Non-disabledly (is that a word? Well, it is now, dammit!), I used to work in a building with a problem of not enough women's bathrooms. There were two men's rooms close to my office, but only one for women. The men's rooms were typical urinals & 2-3 stalls. The women's room was a single room with a door that locked. The women in the area always had to take extra hikes to "regular' women's rooms with stalls because the men were always in the women's room. They'd justify it with "I need my privacy!" One day we caught one coming out of the women's room with a book. He had no shame about it and shrugged it off when we pointed out his selfishness. In retrospect, I should have just started using the men's room until the peer pressure started working. But that's not an option when it comes to disabled bathroom availability.
I'm so sick of the "nobody's ever complained before!" crap. A shop has a single step going up to it, but the shop owner is FURIOUS because s/he's being made to install/obtain a ramp. "Nobody's ever complained before!" Well, Hockey Puck, you sit in this chair or on this scooter. You get yourself into the store. Then ask yourself, "How does a disabled person complain if they can't even get inside?" Do these geniuses think that disabled people are going to call them up and say, "I can't get into your store because of the one step" and not be hung up on?
Lastly, in my monthly rant on your blog :-), I don't fly very much; not at all anymore, in fact. One of the last times I flew I was between two flights, and was in one of the airport's wheelchairs, being pushed by a nice young man. I mentioned that I needed to use a restroom and without even asking me, he took me straight to the "family" restroom and pushed me inside. He got the biggest tip.
Toilet access is just as pressing an issue as health care access etc because toileting is a universal need at the most basic level and its not a minor inconvenience to be denied it its a huge dehumanizing issue. In the UK a court decided it was ok for a disabled woman to go without nighttime care that would allow her to use the toilet because its cheaper to give her nappys to pee and defecate in, despite her body not needing them. I've been told to pee in a jug to save the cost of having assistance to get to my toilet, and many people like you either dehydrate/starve themselves or simply dont go out because of the lack of accessible toilets without ignorant bipeds in them. How on earth do we fight for equality and access when we're not even deemed worthy of toilets???
Before I became a wheelchair user I didnt use accessible toilets because its really obvious that they're for people who dont have the option of using the 'normal' toilets, and I think a lot of people do understand and respect that. But it only takes one jerk to deny us the space we need and it feels like we're going backwards with how society sees us and that 'basic manners' have been replaced by entitled arrogance and rudeness so jerks are multiplying and not being challenged enough by their decent bipedal peers.
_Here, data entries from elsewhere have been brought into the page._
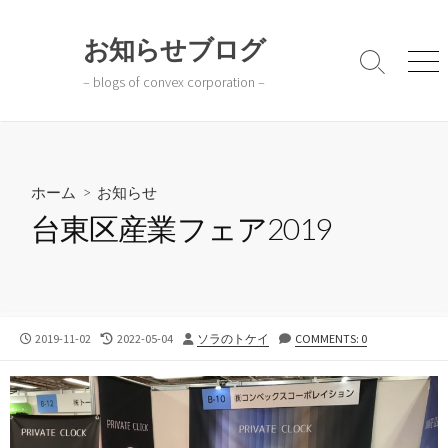
コ
ン
お知らせブログ
テ
検
メ
– blogs of convex corporation –
ン
索
ニ
切
ュ
ツ
り
ー
へ
替
ス
え
キ
ホーム
>
お知らせ
ッ
台東区産業フェア2019
プ
公
最
投
2019-11-02
2022-05-04
ソラのトケイ
COMMENTS: 0
開
終
稿
日
更
者
新
日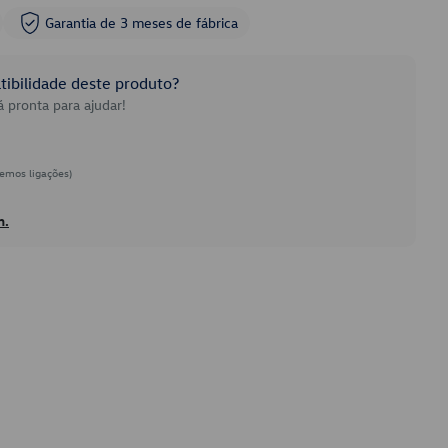
Garantia de 3 meses de fábrica
ibilidade deste produto?
 pronta para ajudar!
emos ligações)
h.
So we have to keep shouting about toilet access until its no longer necessary.
That or we all start carrying bottles of foul smelling pee to pour over the legs of any ignoramus who wanders out of an accessible toilet that we've been held up from using, and any officialdom bod who thinks cost matters more than dignity and equality. Obviously not a safe protest without a bunch of biker bodyguards in tow, but itd make them think twice about ignoring our needs in future
Chained, You are of course entitled to your own opinion. I would merely point out you were not present. I did everything in my power to make it very clear the one stall I could enter was occupied. This I did more than once. It is exceedingly rare for me to be confrontational but given the circumstances I felt that was my only option. Could I have been wrong? Sure, as you took me to task with vigor. It is possible the men in the occupied stalls were jerks. Seems like we simply disagree. I wish you the bet.